This year has been quite something already and no, I’m not talking about all the disasters that you can read about in the newspaper or on your social feeds. I’m talking about all the remarkable, progressive, creative, genre-breaking sounds that have been coming out of the Southern tip of Africa in 2020. More and more, it seems the shackles of convention and playing it safe, are being tossed to the wayside with artists finding the freedom to explore themselves, their surroundings, and our collective future in ways that haven’t been done before. buffering juju, the debut album from dumama (Gugulethu Duma) and kechou (Kerim Melik Bekker), is a prime example of this.
Photography by Ayanda Duma
buffering juju is a concept album that tells the tale of a woman’s journey of freedom from prison. The opening track “leaving prison” is a beautiful Xhosa hymn that uses layered chants over bass that thumps like it’s being hit with a pillow and subtle electronics that rise and fall- like a wind-up toy being pushed to its limits by an overzealous kid. It ends with the sounds of a jail cell opening, footsteps leading outside, and fades out with the gleeful sounds of children playing and thus with that; the stage for buffering juju is set. They call it “nomadic future folk music”, which is a bit of a mouthful but gives you a decent understanding of where the duo is coming from sonically. Geographically, kechou and dumama are from opposite ends of the earth, with kechou originally being of Algerian-German descent, born and raised in Germany, and dumama hailing from the Eastern Cape here in South Africa. The two met in South Africa in 2017 after kechou came to study at the South African College of Music in Cape Town, to learn more about African music (with a particular focus on North African instrumentation). This coincided with a period where dumama was under the mentorship of legendary composer and instrument builder, uMama Madosini. Now the duo has taken what they’ve learned individually and are pushing boundaries together.
Photograph by Chris Kets
Peering at the track list, I wondered if the track “for madala” was in fact for the iconic Zulu guitarist Madala Kunene before listening to it, so I was obviously pleased to see his name credited as a writer for the song. There’re certainly some unique guitar sounds used on this experimental jazzy number. Oddly enough, however, it is the song that follows it titled “intaka” that has guitar work which evokes that more traditional Madala feel. The album often rides the lines between harmony and discordance. There’s a lot going on- but it doesn’t feel too overwhelming, except for when it’s meant to. Ok, I lie. The first time I listened to it I was a bit overwhelmed trying to figure out what I was going to say about it because it’s one of those projects that immediately strikes me as significant. It’s the classic idea of fusing modern and traditional sounds but without the cynicism that often plagues those sort of projects.

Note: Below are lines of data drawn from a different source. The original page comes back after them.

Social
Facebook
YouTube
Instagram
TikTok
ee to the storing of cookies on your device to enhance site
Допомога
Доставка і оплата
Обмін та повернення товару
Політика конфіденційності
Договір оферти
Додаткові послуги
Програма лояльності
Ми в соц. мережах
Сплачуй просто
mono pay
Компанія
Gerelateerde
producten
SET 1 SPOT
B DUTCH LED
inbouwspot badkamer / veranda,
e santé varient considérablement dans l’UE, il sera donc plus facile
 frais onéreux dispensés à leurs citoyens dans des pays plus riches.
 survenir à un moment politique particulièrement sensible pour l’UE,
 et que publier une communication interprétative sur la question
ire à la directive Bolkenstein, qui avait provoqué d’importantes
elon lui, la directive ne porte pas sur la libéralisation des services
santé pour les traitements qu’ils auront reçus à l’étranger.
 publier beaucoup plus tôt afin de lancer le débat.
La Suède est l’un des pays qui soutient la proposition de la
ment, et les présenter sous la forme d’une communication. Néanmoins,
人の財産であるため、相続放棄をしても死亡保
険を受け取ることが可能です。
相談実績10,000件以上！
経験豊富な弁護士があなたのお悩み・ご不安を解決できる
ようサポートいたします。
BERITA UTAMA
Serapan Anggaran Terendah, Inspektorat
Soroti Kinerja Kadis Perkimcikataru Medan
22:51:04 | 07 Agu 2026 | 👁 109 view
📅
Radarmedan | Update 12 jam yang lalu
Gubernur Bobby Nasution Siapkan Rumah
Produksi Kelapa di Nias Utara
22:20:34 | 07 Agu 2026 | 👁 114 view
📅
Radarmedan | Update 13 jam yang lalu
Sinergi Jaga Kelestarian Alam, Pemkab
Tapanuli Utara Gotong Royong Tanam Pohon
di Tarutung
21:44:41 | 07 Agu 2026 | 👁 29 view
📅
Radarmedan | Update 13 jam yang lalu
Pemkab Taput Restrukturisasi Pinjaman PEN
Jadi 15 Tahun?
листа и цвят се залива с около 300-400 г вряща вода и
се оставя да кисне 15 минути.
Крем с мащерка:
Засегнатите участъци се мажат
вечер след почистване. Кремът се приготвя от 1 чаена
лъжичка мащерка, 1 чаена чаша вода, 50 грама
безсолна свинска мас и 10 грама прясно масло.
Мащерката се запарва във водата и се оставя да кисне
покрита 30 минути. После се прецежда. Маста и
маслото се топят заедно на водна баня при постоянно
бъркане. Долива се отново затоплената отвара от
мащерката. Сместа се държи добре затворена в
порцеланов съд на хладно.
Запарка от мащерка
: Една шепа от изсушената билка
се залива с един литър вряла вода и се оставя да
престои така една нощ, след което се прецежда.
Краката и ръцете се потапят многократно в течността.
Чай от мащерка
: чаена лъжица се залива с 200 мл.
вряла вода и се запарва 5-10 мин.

Photograph by Tseliso Monaheng
At times I hear elements of The Brother Moves On in the music but obviously the roots reach far deeper than that. The closing song “mother time” also reminds me of another South African act who were rather ahead of their time, Lark with leading womxn Inge Beckmann. It’s an otherworldly song that blends operatic and poetic storytelling whilst dumama pushes her vocal limits not just in the notes she hits but structurally too. This is the first I’ve heard of dumama and kechou and it’s been quite the introduction. Between them and their collaborators, they’ve created something beautiful and it is kind of obvious we’ll be hearing a lot about them over the coming years.